At the Vision and Eye Research Unit, we have been exploring how visual short-term memory declines with age, and whether visual short-term memory performance can serve as a biomarker for detection of early cognitive decline linked to Alzheimer’s disease.
Visual short-term memory is a transient memory system that stores visual information active for a few seconds. This memory system is vital for performing ongoing cognitive tasks that underpin our everyday activities, such as scene perception and visual search.
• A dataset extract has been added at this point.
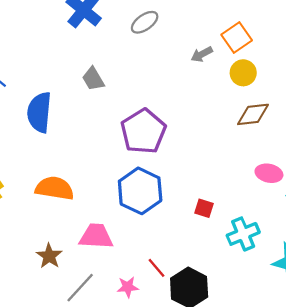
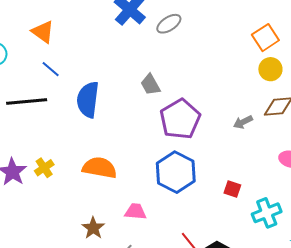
gray ellipse: (145, 22) -> (169, 24), moved
gray arrow: (202, 54) -> (243, 122), moved
gray trapezoid: (93, 79) -> (150, 85), moved
pink trapezoid: (96, 236) -> (135, 212), size x0.7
The key aspect of visual short-term memory system that we are interested in exploring is ‘memory binding’, which is a cognitive process by which different features of an object (such as colour, shape and name) are linked together in our memory.
We're interested in exploring this feature because brain areas that support memory binding are said to be affected early during the course of Alzheimer’s disease. However, there is very little evidence linking visual short-term memory binding and early cognitive decline.
Our published findings on healthy young subjects, healthy elderly subjects, and subjects with early dementia suggest that visual short-term memory deteriorates differently in response to the ageing process and the process of early dementia.
We are exploring deterioration in visual short-term memory binding by recruiting a larger sample of clinical population. Our psychophysics lab – which is equipped with a state-of-the-art eye tracking device, eyelink 1000 – is used for for conducting visual short-term memory experiments.